Piling up the tin! Barnum and Tom Thumb earn a fortune in France
Last week I began delving into a treasure trove of letters by P. T. Barnum, all written while he was traveling in France in 1845 and 1846, and I discovered how French towns influenced Barnum’s vision for young American cities like Bridgeport (Blogpost April 11th). These letters are contained in a copy book, a bound volume of translucent pages specially treated so that the writer could create “carbon copies” of his letters or notes, preserving them neatly within the book covers. A group of three short letters caught my eye this week because they shed light on the business of Barnum’s touring of Charles Stratton, a little person performer better known as “General Tom Thumb.” The following draws on a small sample of the innumerable business letters in the copybook—as always, we invite you to peruse the volume online.
Barnum served as the advance man, often mentioning that role in his letters. To “My dear friend Brewster” he wrote that he was “continually a few days in advance of the company, making arrangements & stirring up the excitement!” Meanwhile he had written to Charles’s father with terse instructions for the next engagements. (Charles was, after all, just a seven-year-old child and although Barnum was very fond of the boy, not so much the father.) In the letter, Barnum informs Mr.
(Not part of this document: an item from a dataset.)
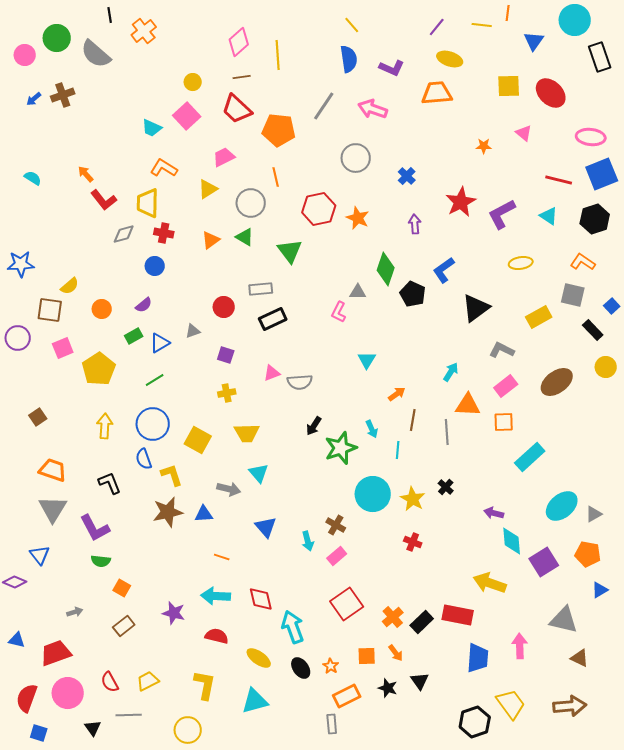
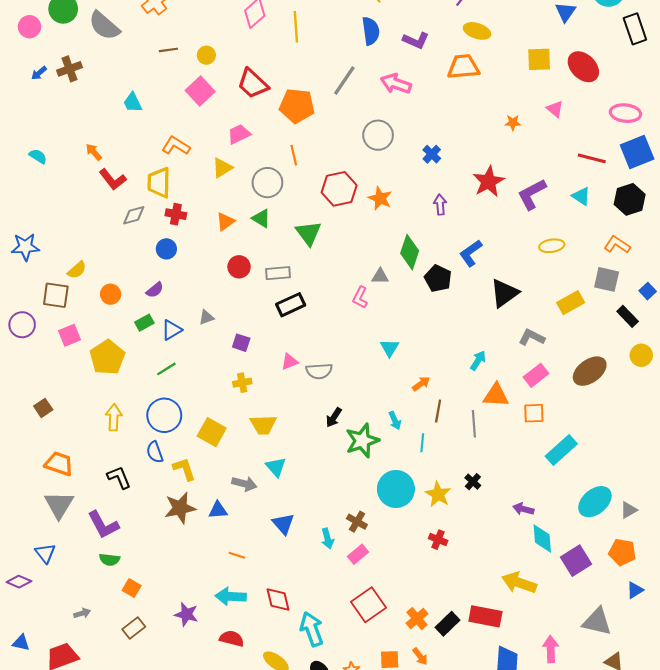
brown line: (242, 77) -> (168, 50), moved
cyan trapezoid: (152, 128) -> (133, 103), moved, turned 40
red circle: (224, 307) -> (239, 267), moved

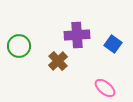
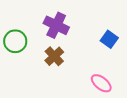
purple cross: (77, 35) -> (56, 25), moved, turned 30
Stratton that his son was to perform twice each day at the theater in Angers, at 2 and 7 o’clock, and that a letter with explicit instructions would await them at the hotel there. Barnum advised him how to exchange his silver for French banknotes, and told him of the arrangements made for the rental of a piano for their three-day stop. Apparently writing in haste, Barnum added that he would be traveling all night from Angers in a “diligence”—the French version of a stagecoach—to reach Tours the next day. Barnum would then make the arrangements for Tom Thumb’s next performance venue.
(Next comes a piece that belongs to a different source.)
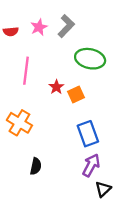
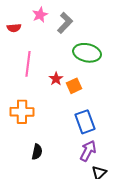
pink star: (39, 27) -> (40, 15), moved
orange cross: (19, 123) -> (22, 112), turned -30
While in Tours, Barnum took up his pen to write to friends Brewster and Risley, letting them know of the runaway success of “General Tom Pouce” (French for thumb) during his 3 ½ months in Paris. Barnum wrote, “The General has nearly killed the people in this part of the country, he has hit them so hard.” Risley himself had apparently reaped his own financial success in America, as Barnum congratulates him on “piling up the tin.”
Meanwhile, Barnum and the Strattons were happily raking in their own fortune on the European tour, about which Barnum boasted to Risley, “[General Tom Thumb] has not done hitting them yet, but we have all got as much money as we want and shall go home next summer. I told you in London I would quit when I had made $50,000. In a couple of months more, it will reach over $100,000, and I am not quite satisfied yet, but am almost.”
This time period marks the early years of Barnum’s meteoric rise to fame and fortune, which began in 1842 with his American Museum in New York City, and took off with a three-year tour of Great Britain, Brussels, France, and Spain. On that tour, “General Tom Thumb” was introduced to royalty and heads of state, as well as thousands of ordinary people. Soon enough Barnum would make another fortune with the Jenny Lind concert tour in North America. By the end of P. T. Barnum’s life in 1891, $100,000 represented just a fraction of his wealth!